As for your second part, it's pretty simple: if you attempt to declare a function parameter of array type, the compiler silently "adjusts" it to a pointer type. As such, in your working_on_pointers, aExpect and pExpect have exactly the same type. Despite the array-style notation, you've defined aExpect as having type 'pointer to int'. Since the two are the same, it's entirely expected that they'll act the same.
Have a look at this answer I posted in relation to differences between pointers and arrays here on SO.
Hope this helps.
okay, i may be wrong. but arrays and pointers can be used alternately.
int * ptr = (int *)malloc(2* sizeof(int));
ptr[0]=1;
ptr[1]=2;
printf ("%d\n", ptr[0]);
printf ("%d\n", ptr[1]);
here i declared a pointer and now i am treating it as array.
moreover:
As a consequence of this definition,
there is no apparent difference in the
behavior of the "array subscripting"
operator [] as it applies to arrays
and pointers. In an expression of the
form a[i], the array reference "a"
decays into a pointer, following the
rule above, and is then subscripted
just as would be a pointer variable in
the expression p[i] (although the
eventual memory accesses will be
different, as explained in question
2.2). In either case, the expression x[i] (where x is an array or a
pointer) is, by definition, identical
to *((x)+(i)).
reference: http://www.lysator.liu.se/c/c-faq/c-2.html
you need to understand the basic concept of arrays.

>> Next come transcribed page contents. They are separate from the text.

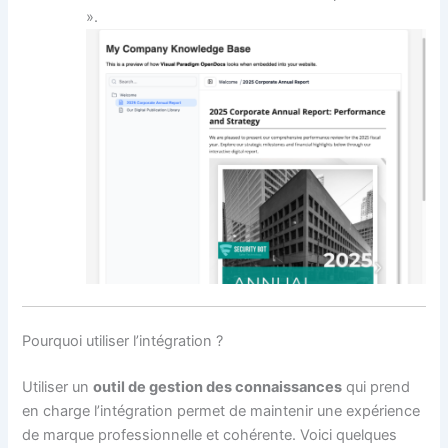
».
Pourquoi utiliser l’intégration ?
Utiliser un
outil de gestion des connaissances
qui prend
en charge l’intégration permet de maintenir une expérience
de marque professionnelle et cohérente. Voici quelques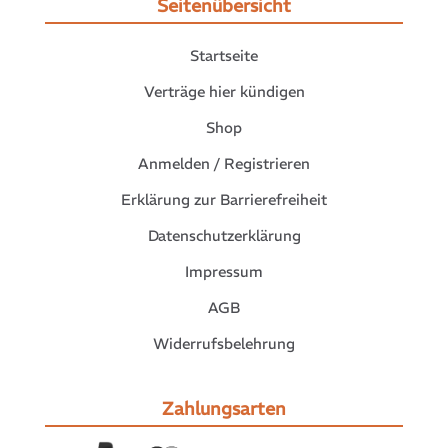
Seitenübersicht
Startseite
Verträge hier kündigen
Shop
Anmelden / Registrieren
Erklärung zur Barrierefreiheit
Datenschutzerklärung
Impressum
AGB
Widerrufsbelehrung
Zahlungsarten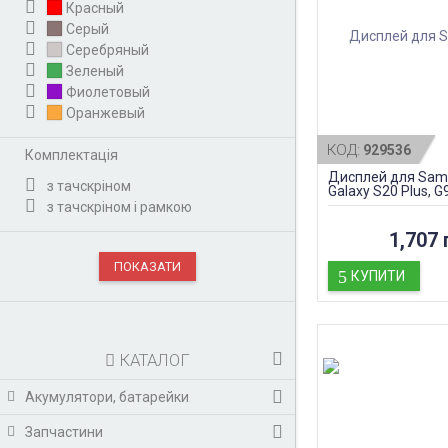
Красный
Серый
Серебряный
Зеленый
Фиолетовый
Оранжевый
КОД:
929536
Комплектація
Дисплей для Sam
з тачскріном
Galaxy S20 Plus, G
5G с сенсором и р
з тачскріном і рамкою
(TFT)
1,707 
КУПИТИ
КАТАЛОГ
Акумулятори, батарейки
Запчастини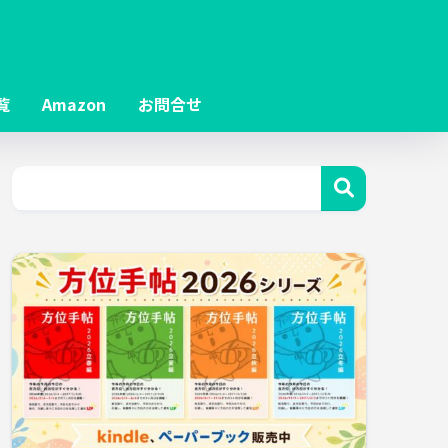
覧
Amazon
お問合せ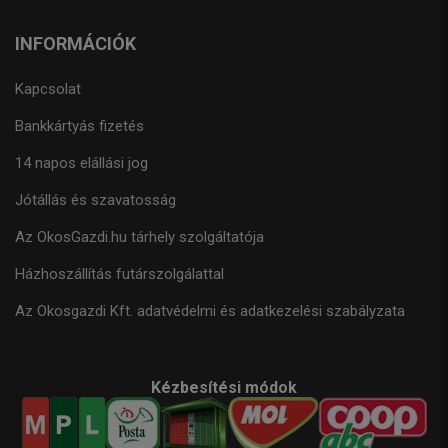
INFORMÁCIÓK
Kapcsolat
Bankkártyás fizetés
14 napos elállási jog
Jótállás és szavatosság
Az OkosGazdi.hu tárhely szolgáltatója
Házhoszállítás futárszolgálattal
Az Okosgazdi Kft. adatvédelmi és adatkezelési szabályzata
Kézbesítési módok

when you declare an array i.e
int farr[]
you are actually declaring a pointer with this declaration
const int * farr
i.e; a "constant" pointer to integer. so when you do farr++ you are actually trying to add up to a pointer which is constant, hence compilers gives you an error.
if you need to understand, try to declare a pointer with the above declaration and you would not be able to do the arithmetic which are legal on normal pointers.
P.S:
its been quiet a while i have coded in C so i am not sure about exact syntax. but bottom line is the difference between a pointer and a constant pointer.